I was sitting in a meeting yesterday where we were trying to decide how to spend about $10,000 that would be coming to my school from our district. I don’t exactly remember the reason the money was coming our way. Here were my choices to advocate for how to spend the money (in parenthesis is the amount of money needed to cover this cost):

Spend it to pay for subs to cover teachers when they had to take a day out of the classroom to co-plan with their department. My school is working towards having students defend a portfolio of their best work in order to graduate. In order to create these portfolio pieces, departments need time to (in no particular order): be clear on the most important skills that a high school graduate should have after spending time in their department, create projects that push students to do that thinking, reflect on and modify those projects in order to make them better/more in line with department goals/better line up with school goals, and create new projects in areas where projects are lacking.

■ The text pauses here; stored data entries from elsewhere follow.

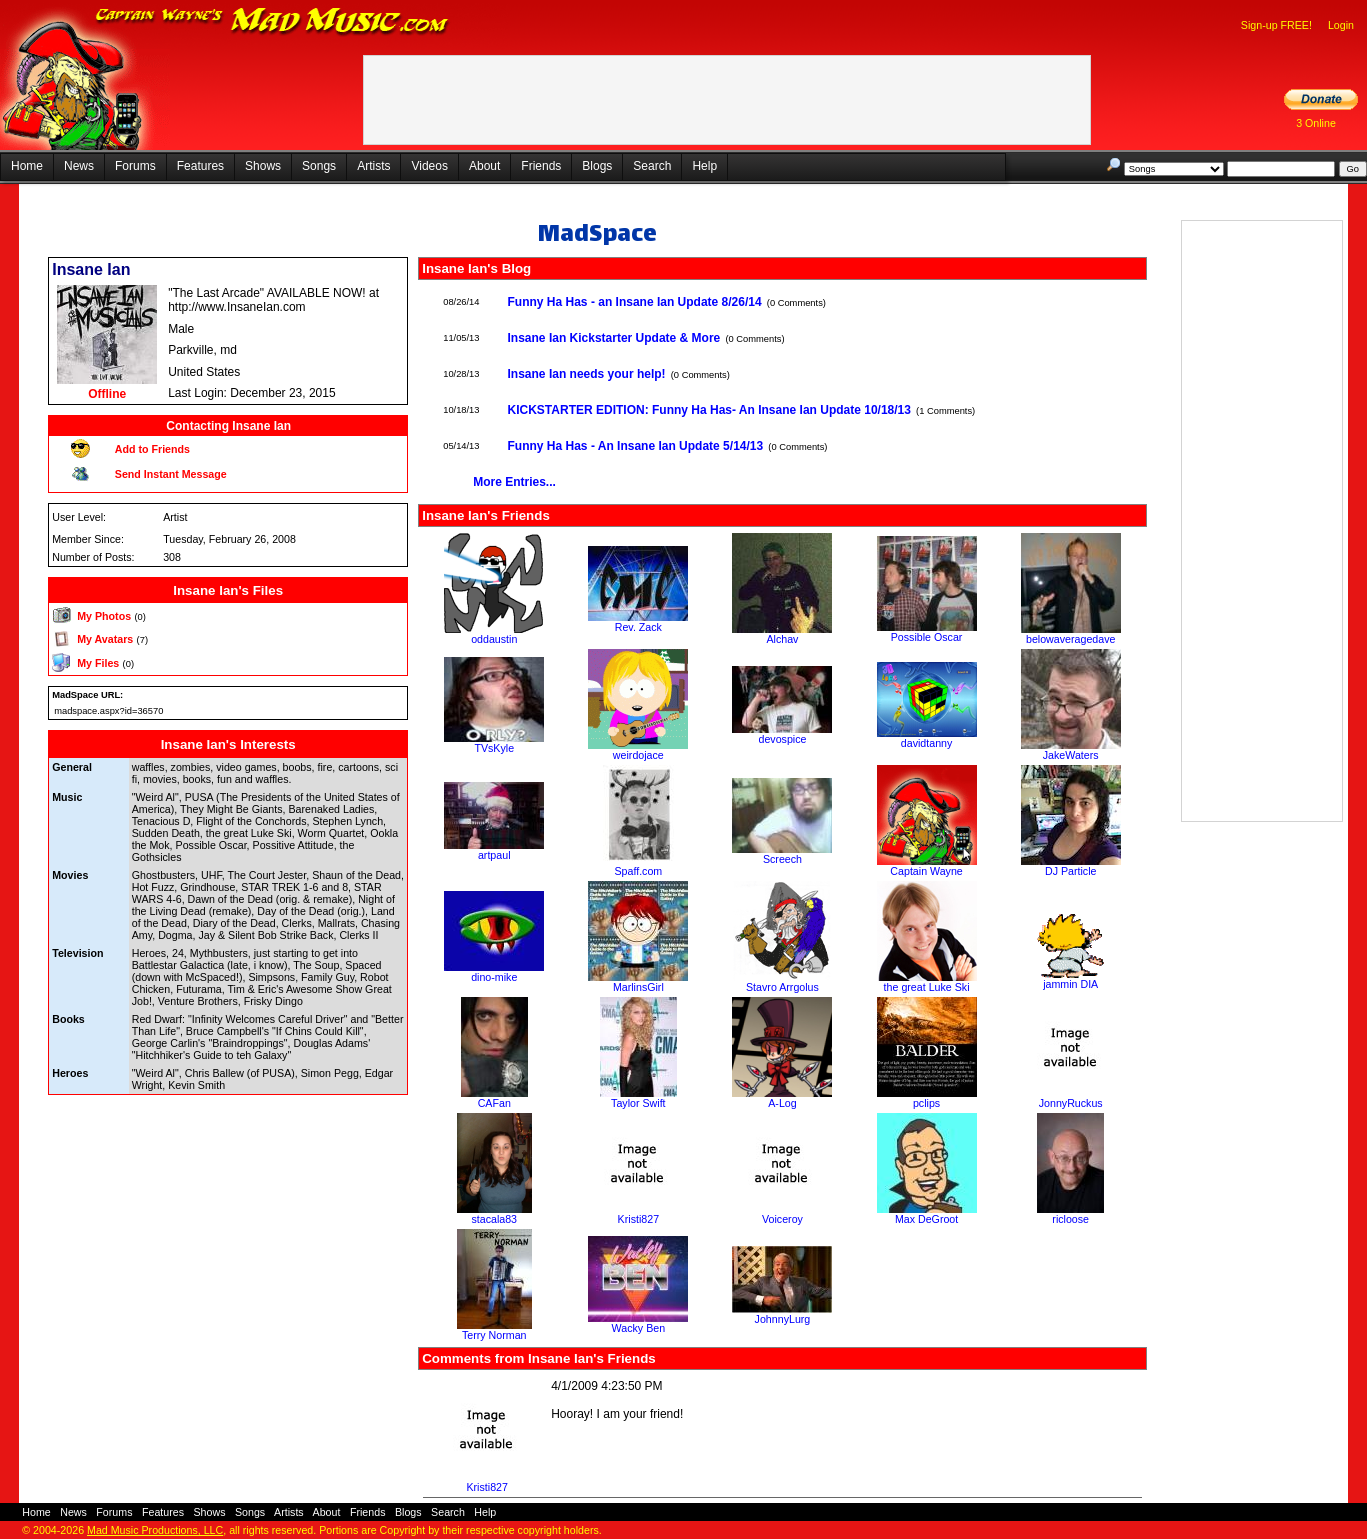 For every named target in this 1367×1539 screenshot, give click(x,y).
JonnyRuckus (1071, 1103)
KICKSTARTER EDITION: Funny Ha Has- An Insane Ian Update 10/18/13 (709, 410)
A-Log (782, 1103)
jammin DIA (1070, 984)
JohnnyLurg (783, 1319)
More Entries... (514, 482)
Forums (135, 166)
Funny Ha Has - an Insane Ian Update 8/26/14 (635, 302)
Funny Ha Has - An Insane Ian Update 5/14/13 (636, 446)
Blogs (597, 166)
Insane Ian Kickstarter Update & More (614, 338)
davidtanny (927, 743)
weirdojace (638, 755)
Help (704, 166)
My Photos (104, 616)
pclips (926, 1103)
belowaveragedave (1070, 639)
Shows (263, 166)
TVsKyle (494, 748)
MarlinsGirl (638, 987)
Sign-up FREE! (1276, 25)
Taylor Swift (638, 1103)
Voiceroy (782, 1219)
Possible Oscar (927, 637)
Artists (373, 166)
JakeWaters (1071, 755)
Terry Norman (494, 1335)
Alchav (782, 639)
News (79, 166)
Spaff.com (638, 871)
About (484, 166)
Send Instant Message (171, 474)
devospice (782, 739)
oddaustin (494, 639)
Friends (541, 166)
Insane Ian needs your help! (587, 374)
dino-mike (494, 977)
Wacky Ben (639, 1328)
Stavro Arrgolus (782, 987)
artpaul (494, 855)
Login (1341, 25)
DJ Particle (1071, 871)
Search (652, 166)
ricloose (1070, 1219)
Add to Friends (152, 449)
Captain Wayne (926, 871)
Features (200, 166)
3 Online (1316, 123)
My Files (98, 663)
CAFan (494, 1103)
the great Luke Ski (927, 987)
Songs (319, 166)
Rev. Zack (638, 627)
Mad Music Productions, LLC (155, 1530)
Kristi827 (638, 1219)
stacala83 (494, 1219)
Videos (429, 166)
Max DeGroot (926, 1219)
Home (27, 166)
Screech (782, 859)
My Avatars (105, 639) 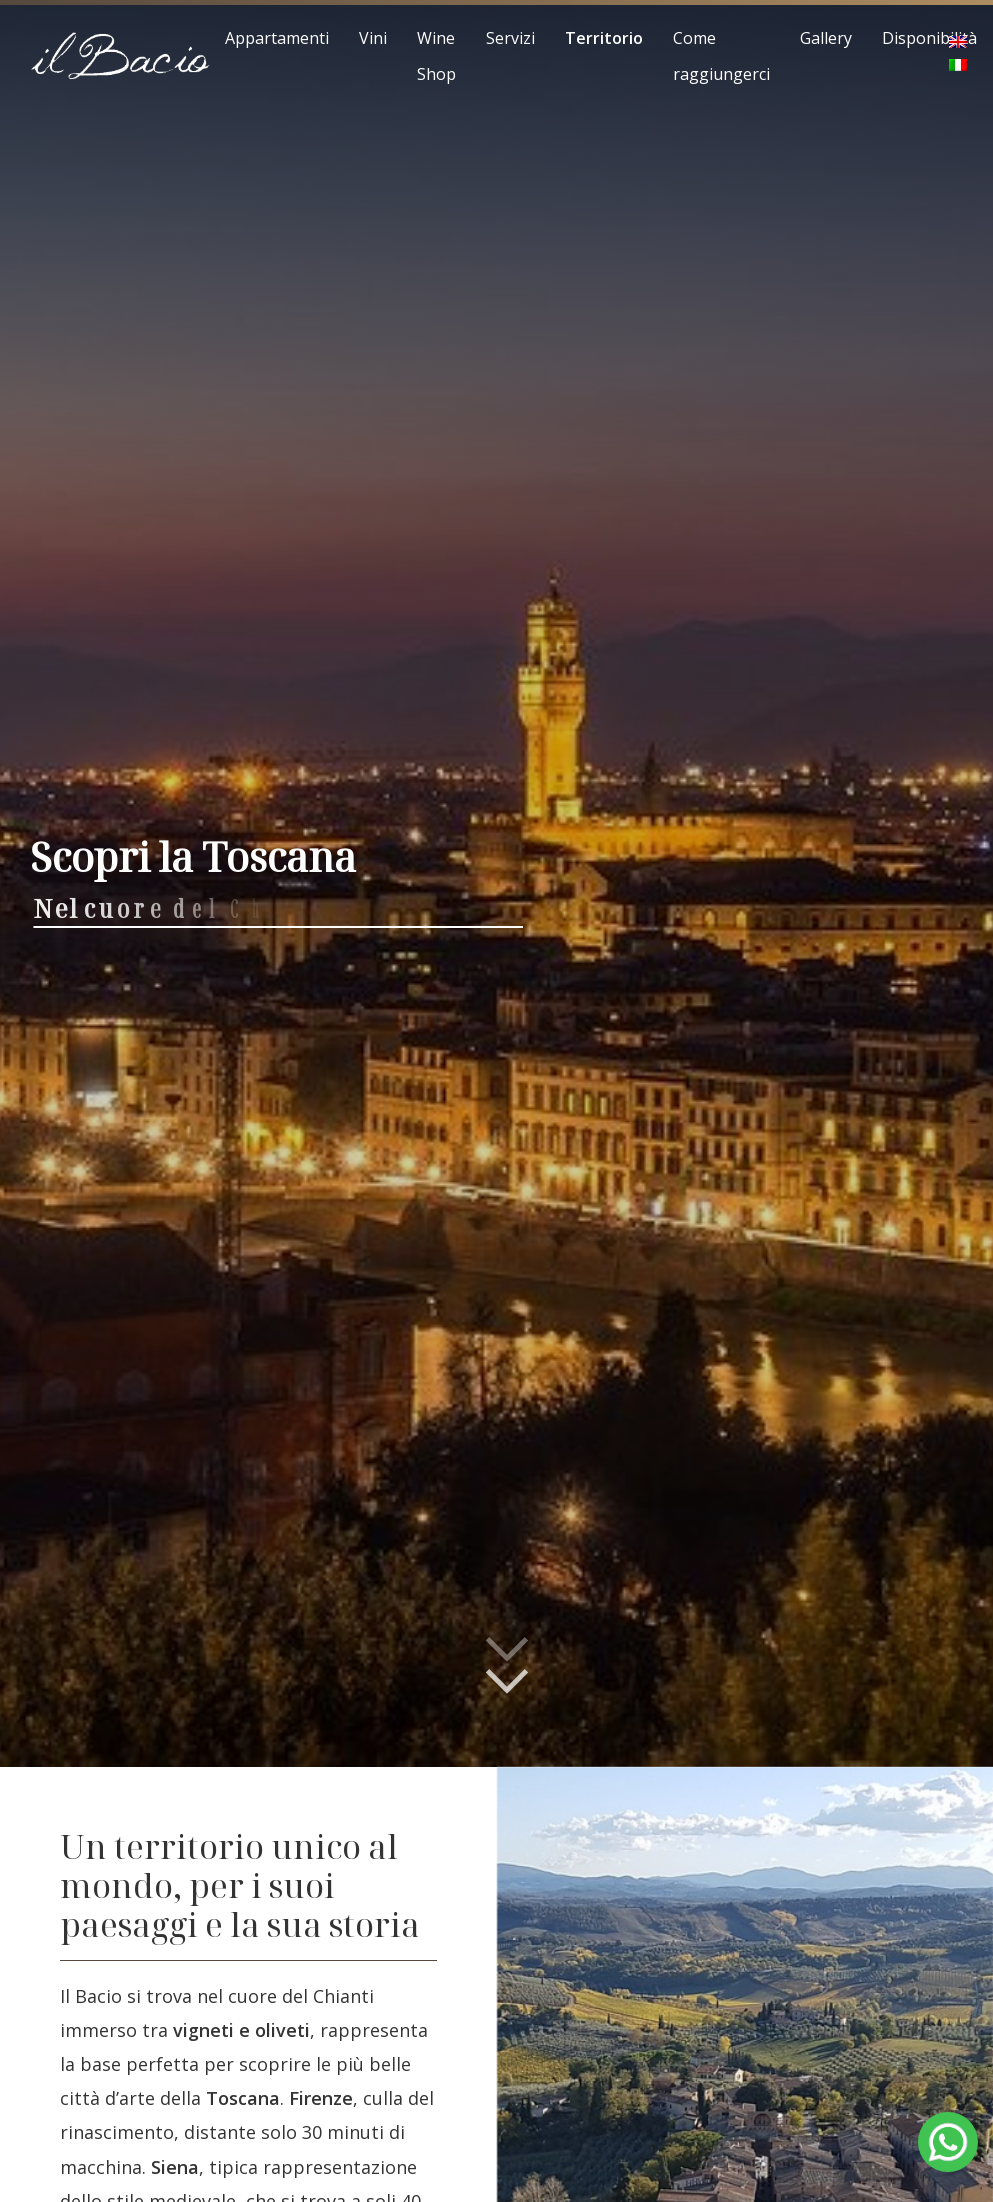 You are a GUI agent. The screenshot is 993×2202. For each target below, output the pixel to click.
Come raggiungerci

Clearly, spending money in this area is essential to our school’s mission, as well as creating critical thinkers and productive citizens. Cost: all of the available money

Pay for locks for our students’ lockers. Since the ACLU lawsuit about public education providing all the necessities for a student to function normally for free - meaning public schools can’t charge for field trips, locks for lockers, or PE clothes - these expenditures are becoming more normal. After discussing this topic very briefly, it is agreed that this money must be spent to ensure equal access to all our students. Cost: $1500

The next possible use of the money was to support low income seniors so that they could attend senior events. This means things like prom (though low SES students can get highly reduced prices to prom), Senior Knight (the senior party the night before graduation), and graduation gowns. Cost: $2000

My school has an advisory program that teaches students life skills and content that would normally be covered in content area classes. However, given the NCLB and high-stakes testing era, these skills have fallen by the wayside - advisory makes sure every student has a place to learn the skills. My advisory (grades 9 and 10) also serves as a home base for students throughout their adjustment to high school. Every year I have student-led conferences where parents/guardians show up and have students reflect on their progress thus far in the year, set goals for the next grading period, and answer parent and teacher questions. The next use of the money from my district was was to reimburse the 9th and 11th grade teachers for the time they put into these conferences. Cost: $6000

The final choice: ensure funding for the entire year for our after school program. We have had an after school study program for the last four to five years. This program is funded by our site’s money and staffed by graduates of the program and run by graduates of the high school I work at. The after school program serves at-risk students that, despite our best efforts, don’t get served by our best efforts. Cost: $1000

Why does a school - an incredibly progressive high school, with a history of innovation and creativity - need to fight for a couple thousand dollars? All of these things I just mentioned should get funded - all are essential. The fact that I - and the other teacher I teach with - have to MAKE A CHOICE about funding programs that are incredibly important to my school (a progressive school that doesn't waste money and has a butt-load of teachers that work REALLY HARD) really angers me. Should all of these programs be funded? Yes. Like one hundred times over. Why can’t they be? Grr.

Thanks. I feel better now. Or a little better.